So if this is something that's valuable when reading or editing material, why not extend that to the final, rendered output?
To me, this smells of micro-optimization that's not well thought through: where are the boundaries between being able to edit vs being able to read? If we make every word be on a line by itself, you can use remove-line command in your editor, and diffs will automatically become word-diffs, and it would encourage writers to limit sentences to clearer sentences by fitting them into one ~50 line/word screen. By using double newlines, you can still keep "semantic" newlines too. Wouldn't that be appealing? "No" is what I would say.
I’ve always done similar. My initial writing is a disconnected jumble of sentence parts, sentences, more fleshed out paragraphs, etc just to get ideas out and they later get organized into something cohesive.
> are not shown to readers.
Sure they are, though the spec hides some readers behind other names like "editors, and other collaborators"
But also, have you never read the plain text / source of some markdown/other markup language written by someone else? Readme.md in its raw form?
And the spec explicitly applies to plain text, so it's self-contradictory as "the final rendered output" of plain text is... itself.
I like your extension of the term “readers” but I don’t think that’s the intended use for this matter. And if it were, would it be safe to assume that editors and other collaborators would consent to this standard?

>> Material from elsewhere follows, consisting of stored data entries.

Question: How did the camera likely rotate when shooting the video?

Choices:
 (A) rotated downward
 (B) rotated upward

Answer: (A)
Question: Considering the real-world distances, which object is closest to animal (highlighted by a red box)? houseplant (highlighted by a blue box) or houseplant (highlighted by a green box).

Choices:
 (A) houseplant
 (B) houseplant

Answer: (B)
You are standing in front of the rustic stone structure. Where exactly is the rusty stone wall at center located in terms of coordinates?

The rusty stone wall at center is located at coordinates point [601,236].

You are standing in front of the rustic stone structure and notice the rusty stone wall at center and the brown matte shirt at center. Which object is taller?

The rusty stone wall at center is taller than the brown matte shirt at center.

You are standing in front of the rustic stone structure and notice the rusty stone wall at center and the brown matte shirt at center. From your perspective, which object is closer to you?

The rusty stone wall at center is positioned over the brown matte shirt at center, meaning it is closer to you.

> But also, have you never read the plain text / source of some markdown/other markup language written by someone else? Readme.md in its raw form?

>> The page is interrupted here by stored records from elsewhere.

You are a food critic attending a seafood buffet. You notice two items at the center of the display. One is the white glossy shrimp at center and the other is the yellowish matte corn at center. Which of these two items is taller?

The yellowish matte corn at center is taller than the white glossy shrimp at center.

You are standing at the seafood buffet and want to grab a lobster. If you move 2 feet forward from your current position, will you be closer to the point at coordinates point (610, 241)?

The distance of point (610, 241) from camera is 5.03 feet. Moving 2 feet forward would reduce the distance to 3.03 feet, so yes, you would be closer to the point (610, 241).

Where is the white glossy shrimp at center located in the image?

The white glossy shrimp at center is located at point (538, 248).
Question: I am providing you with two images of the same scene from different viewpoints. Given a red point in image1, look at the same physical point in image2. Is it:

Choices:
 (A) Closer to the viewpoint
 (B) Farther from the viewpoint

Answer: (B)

That’s beside the point because the spec states "A semantic line break must not alter the final rendered output of the document.”

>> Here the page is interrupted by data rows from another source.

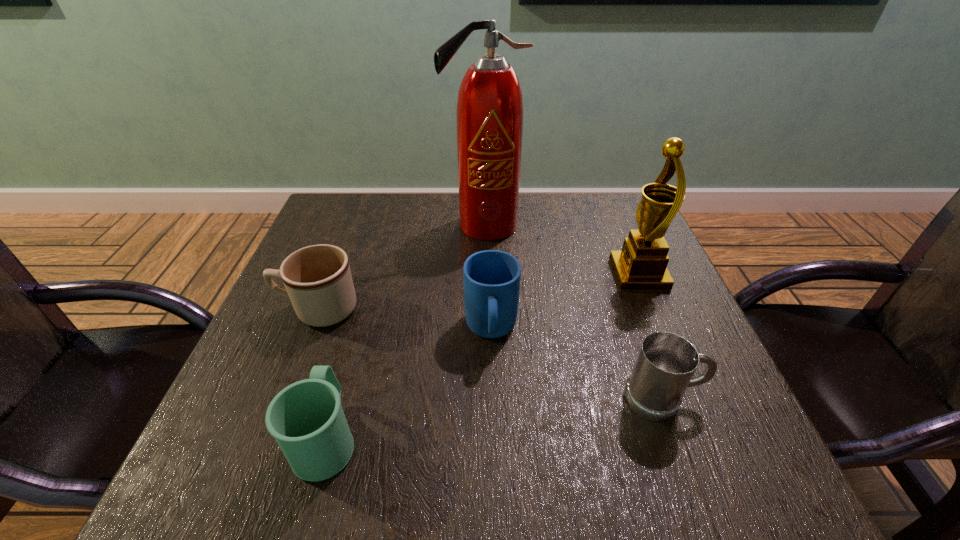 What are the coordinates of `free space at the near right corner` in the screenshot? It's located at (751, 492).

Identify the location of empty space that is in between the award and the second mug from right to left. This screenshot has width=960, height=540. coord(564,302).

Identify which object is located as the fourth nearest to the fire extinguisher. Please provide its 2D coordinates. Your answer should be formatted as a tuple, i.e. [(x, y)], where the tuple contains the x and y coordinates of a point satisfying the conditions above.

[(666, 362)]

Select which object appears as the fourth closest to the rightmost mug. Please provide its 2D coordinates. Your answer should be formatted as a tuple, i.e. [(x, y)], where the tuple contains the x and y coordinates of a point satisfying the conditions above.

[(306, 418)]

Locate which mug is the closest to the rightmost mug. Please provide its 2D coordinates. Your answer should be formatted as a tuple, i.e. [(x, y)], where the tuple contains the x and y coordinates of a point satisfying the conditions above.

[(491, 278)]

Select which mug appears as the third closest to the farthest object. Please provide its 2D coordinates. Your answer should be formatted as a tuple, i.e. [(x, y)], where the tuple contains the x and y coordinates of a point satisfying the conditions above.

[(666, 362)]

Where is `free point that satisfies the following two spatial constraints: 1. on the front-facing side of the award; 2. on the side of the third mug from left to right with the handle`? The image size is (960, 540). free point that satisfies the following two spatial constraints: 1. on the front-facing side of the award; 2. on the side of the third mug from left to right with the handle is located at coordinates (661, 330). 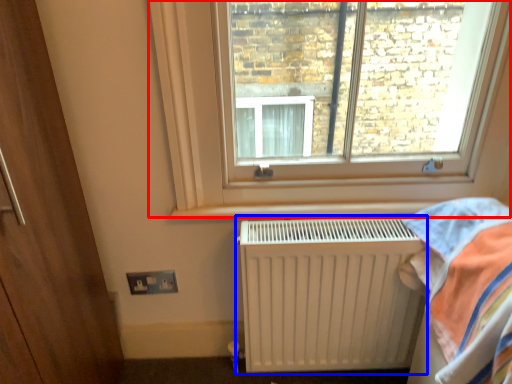 Question: Which point is closer to the camera, window (highlighted by a red box) or radiator (highlighted by a blue box)?

Choices:
 (A) window
 (B) radiator

Answer: (A) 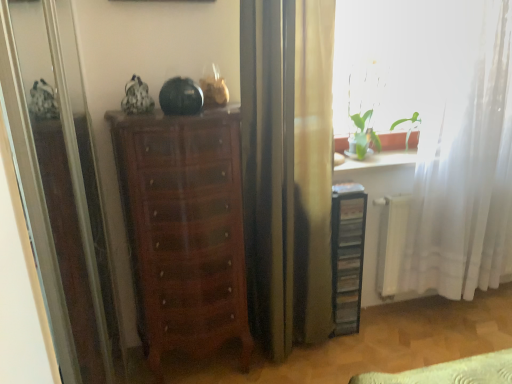 Question: Is transparent glass screen door at left bigger or smaller than shiny brown chest of drawers at center?

Choices:
 (A) small
 (B) big

Answer: (A)

Question: Looking at their shapes, would you say transparent glass screen door at left is wider or thinner than shiny brown chest of drawers at center?

Choices:
 (A) thin
 (B) wide

Answer: (A)

Question: Based on their relative distances, which object is farther from the transparent glass screen door at left?

Choices:
 (A) white sheer curtain at right
 (B) shiny brown chest of drawers at center
 (C) black plastic file cabinet at right

Answer: (A)

Question: Based on their relative distances, which object is nearer to the shiny brown chest of drawers at center?

Choices:
 (A) black plastic file cabinet at right
 (B) white sheer curtain at right
 (C) transparent glass screen door at left

Answer: (C) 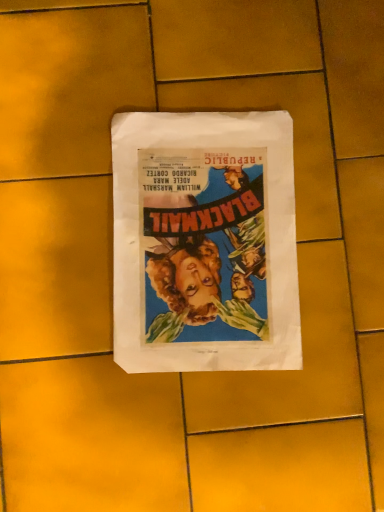 Identify the location of blank space situated above matte paper poster at center (from a real-world perspective). (202, 241).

And I think you’re misinterpreting what “plain text” refers to here. Not .txt files exclusively, but the markup languages mentioned as well that are...plain text. The final rendered output of these kind of documents are not themselves.
The expectation is that the source of whatever flavor of plain text is not the final output.
If this practice offends you, don’t use it. This is a specification suggesting a practice for you* to use.
How have you been able to manage with hard-wrapped text elsewhere?
> And if it were, would it be safe to assume that editors and other collaborators would consent to this standard?
Easy no, only some of them in some instances. There is no uniformity at such a scale / variety of collaboration.
> That’s beside the point because the spec states
It's not, and I've addressed this in the very next semantic line! And you've also ignored the very point in your quoted line as well. Editing "Readme.md in its raw form" with the extra line breaks is still bad regardless of the final rendered output.
> Not .txt files exclusively
I don't need exclusivity, complementarity still works. And again, final output doesn't save you
> If this practice offends you, don’t use it.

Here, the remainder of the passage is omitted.